The voxels for every tissue class were summed to calculate the tissue volumes. These included total brain volume, gray matter volume, myelinated and unmyelinated white matter volume, and cerebellar volume. Myelinated white matter volume referred to only ~5% of white matter volume at term age and showed a low intraindividual correlation in repeated measures and was discarded from further analysis (14).

Follow-Up at 2 y of Corrected Age

Developmental outcome was assessed by a psychologist using the Bayley Scales of Infant Development 2nd Edition with the two different index scales, MDI and PDI. A subnormal development was defined as an index score of 1 SD below the normative mean (MDI or PDI < 85) and a developmental delay as 2 SD below the normative mean (MDI or PDI < 70). Infants with MDI or PDI scores of 50 or below were assigned a score of 50 according to the manual (40). A standardized neurological examination including weight, length, and head circumference measurements were performed (by I.H.-P. and H.H.) after the developmental assessment.

Statistical Analysis

Statistical analysis was performed using the program package IBM SPSS statistics 20 for Microsoft Windows (IBM, Armonk, NY).

To evaluate temporal changes in IGF-I concentrations, IGF-I(B) was calculated by linear regression analysis in each individual from weekly IGF-I values from birth until an achieved PMA of 35 wk.

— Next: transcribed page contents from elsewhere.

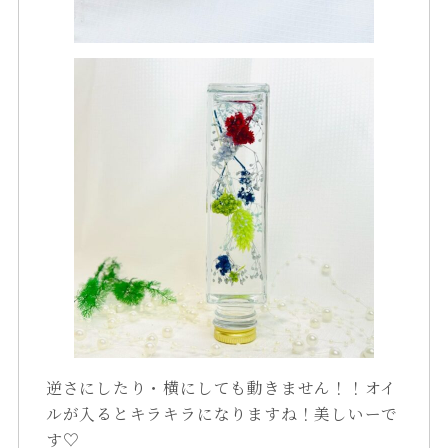
逆さにしたり・横にしても動きません！！オイ
ルが入るとキラキラになりますね！美しいーで
す♡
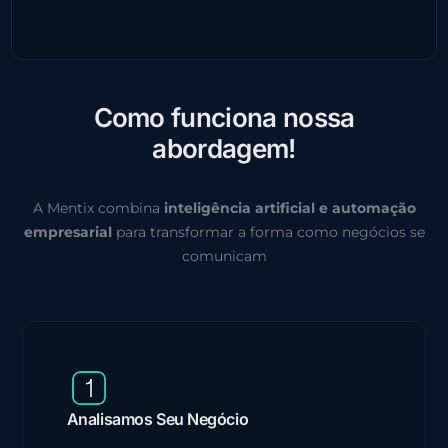
C
o
m
o
f
u
n
c
i
o
n
a
n
o
s
s
a
a
b
o
r
d
a
g
e
m
!
A Mentix combina
inteligência artificial e automação
empresarial
para transformar a forma como negócios se
comunicam
Analisamos Seu Negócio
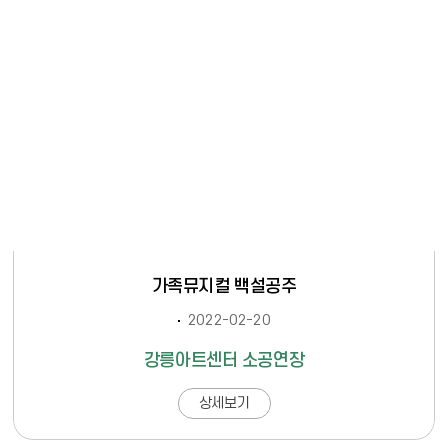
가족뮤지컬 백설공주
2022-02-20
강릉아트센터 소공연장
상세보기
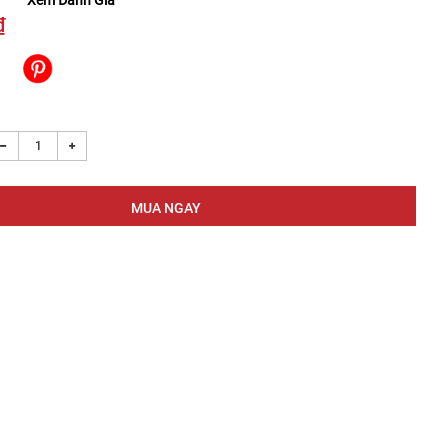
Xem Đánh Giá
₫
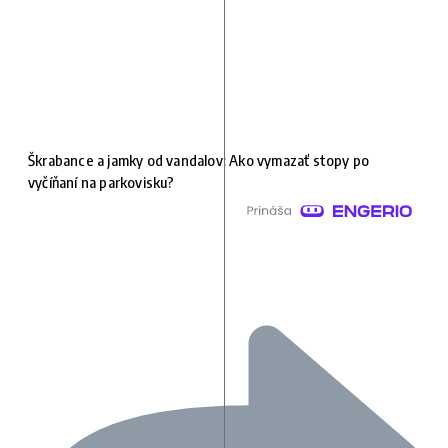
Škrabance a jamky od vandalov: Ako vymazať stopy po
vyčíňaní na parkovisku?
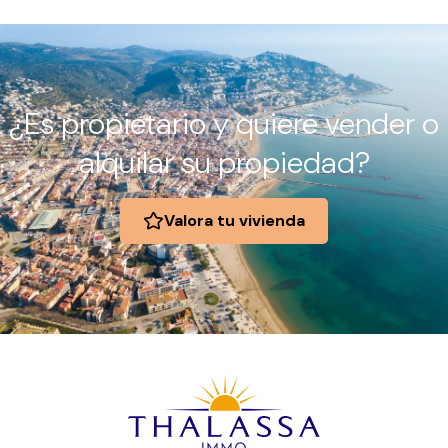
¿Es propietario y quiere vender o
alquilar su propiedad?
Valora tu vivienda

Relationships between IGF-I(B) and categorical or continuous variables were assessed with the Mann–Whitney U-test or Spearman rank correlation coefficient. Univariate analyses between other clinical variables and categorical outcome variables were assessed using χ2 test, Fischer’s exact test, or one-sample t-test as appropriate. The contribution of IGF-I(B) to developmental outcome was assessed using logistic regression analysis (backward log-likelihood ratio) using MDI < 85 as a dependent variable. Independent variables entered into the multivariate analysis were IGF-I(B), GA, SDS weight at birth and at a PMA of 35 wk, gender, Apgar score < 7 at 5 min yes/no, severe brain damage yes/no, mean protein (g/kg/d) or energy (kcal/kg/d) from birth until a PMA of 35 wk, accumulative dose of hydrocortisone and β-methasone (mg/kg) from birth until a PMA of 35 wk alternatively total steroid exposure during the same time period, cerebellar volume, UWMV and maternal and paternal educational level. Due to covariation, cerebellar volume and UWMV as well as steroid intake and protein/energy intake were evaluated in separate regression models. P values < 0.05 were considered as significant.

Statement of Financial Support

This study has been supported by the Swedish Medical Research Council (grants 14940, 4732, 20144-01-3, and 21144-01-3); a Swedish government grant (ALFGB2770); Lund medical faculty grants (ALFLund11615,11601); the Skåne Council Foundation for Research and Development; the Linnéa and Josef Carlsson Foundation, Helsingborg; the Knut and Alice Wallenberg Foundation, Stockholm; the Maggie Stephens Foundation, Lund; the International Pediatric Research Foundation (Houston, TX); and the Swiss National Science Foundation (grants 33CM30-124101 and 32473B-135817).

Disclosure

The application to prevent retinopathy of prematurity by means of administering IGF-I is covered by patents and patent applications owned by Children’s Medical Center Corporation, Boston, MA, and Premacure AB, Uppsala, Sweden. Four of the authors (I.H.-P., C.L., A.H., and D.L.) own shares in a company controlling Premacure AB. The other authors declare no conflict of interest.